§ SIR ROPER LETHBRIDGEI beg to ask the Under Secretary of State for India whether he is aware that, in 1887, the Reverend Father Millard, a Roman Catholic clergyman, was convicted of abetment of bigamy, and sentenced to imprisonment by the Madras High Court, because he had solemnised the marriage of a Roman Catholic convert woman, who had been deserted by her husband, although the said marriage was in strict accordance with the rules of the Roman Catholic Church in such cases, which have been in force among the Roman Catholic community in India for over 300 years, and in accordance with which numerous such marriages have been solemnised 1285 throughout the country, both before and after the establishment of British rule, and their legality never previously questioned; whether the Secretary of State for India will consider the desirability of directing the Government of India to pass a short Act embodying the original intentions of the Legislature in 1866, by which the legality of all such marriages may be clearly established with retrospective effect, and so that Roman Catholic clergymen in India may no longer run the risk of tine or imprisonment for performing their duty; and whether the Secretary of State for India will cause to be laid upon the Table all Correspondence connected with the above subject?
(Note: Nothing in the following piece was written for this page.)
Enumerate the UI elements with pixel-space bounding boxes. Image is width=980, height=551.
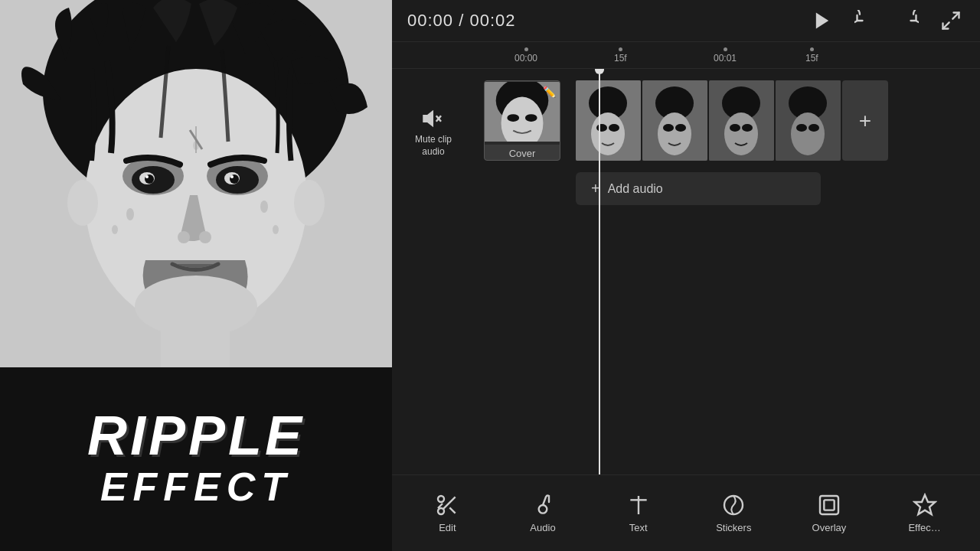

MR. CURZONFather Millard was convicted because he solemnised a marriage between a man and a woman the latter of whom by the law of the land was still the wife of another man. No steps were taken, as they might have been, under the Native Converts Marriage Dissolution Act of 1866, to annul the first marriage before performing the second. The Indian Christian Marriage Law has recently on two occasions been very carefully revised by Acts II. of 1881 and II. of 1892, of the Governor General's Council; and it seems unnecessary to take any further action in the matter. The Secretary of State has no Correspondence on the subject. The case is reported at page 218 of the Madras Law Reports, Volume X.
§ SIR ROPER LETHBRIDGEMay I ask the hon. Gentleman is it to be understood that the only reason why this Roman Catholic priest was convicted of the offence of marrying the couple was the fact that necessary precautions had not been taken with regard to the former marriage?
MR. CURZONThe hon. Member must draw what inferences he pleases from the first part of my answer. I merely state the facts.